[DIRECTIONS] Among the lines below, keep only those from the one containing "Field Crops and Pasture Production" through the one containing "preferred style, and", and reproduce them exactly.

[RECORDS PROVIDED]
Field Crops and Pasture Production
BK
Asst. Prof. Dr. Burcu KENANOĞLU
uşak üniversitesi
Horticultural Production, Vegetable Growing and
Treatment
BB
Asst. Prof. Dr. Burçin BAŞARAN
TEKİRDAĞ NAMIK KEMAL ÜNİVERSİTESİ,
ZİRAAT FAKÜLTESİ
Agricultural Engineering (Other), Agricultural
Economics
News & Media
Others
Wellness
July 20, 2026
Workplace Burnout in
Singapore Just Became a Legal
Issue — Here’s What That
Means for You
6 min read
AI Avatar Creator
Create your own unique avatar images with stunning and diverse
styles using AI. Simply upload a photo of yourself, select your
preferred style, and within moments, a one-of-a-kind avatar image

==

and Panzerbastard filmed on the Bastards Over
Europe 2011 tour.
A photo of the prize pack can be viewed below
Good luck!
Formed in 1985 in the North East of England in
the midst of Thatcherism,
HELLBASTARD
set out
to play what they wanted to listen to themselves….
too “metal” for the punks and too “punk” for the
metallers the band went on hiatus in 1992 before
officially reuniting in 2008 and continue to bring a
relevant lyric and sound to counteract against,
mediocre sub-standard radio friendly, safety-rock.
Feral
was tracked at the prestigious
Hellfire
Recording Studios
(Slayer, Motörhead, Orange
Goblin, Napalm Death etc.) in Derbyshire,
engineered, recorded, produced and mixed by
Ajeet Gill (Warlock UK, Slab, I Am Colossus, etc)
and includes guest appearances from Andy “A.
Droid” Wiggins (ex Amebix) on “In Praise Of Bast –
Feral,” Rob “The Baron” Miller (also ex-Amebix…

[THE COMPLETED TASK]
Field Crops and Pasture Production
BK
Asst. Prof. Dr. Burcu KENANOĞLU
uşak üniversitesi
Horticultural Production, Vegetable Growing and
Treatment
BB
Asst. Prof. Dr. Burçin BAŞARAN
TEKİRDAĞ NAMIK KEMAL ÜNİVERSİTESİ,
ZİRAAT FAKÜLTESİ
Agricultural Engineering (Other), Agricultural
Economics
News & Media
Others
Wellness
July 20, 2026
Workplace Burnout in
Singapore Just Became a Legal
Issue — Here’s What That
Means for You
6 min read
AI Avatar Creator
Create your own unique avatar images with stunning and diverse
styles using AI. Simply upload a photo of yourself, select your
preferred style, and within moments, a one-of-a-kind avatar image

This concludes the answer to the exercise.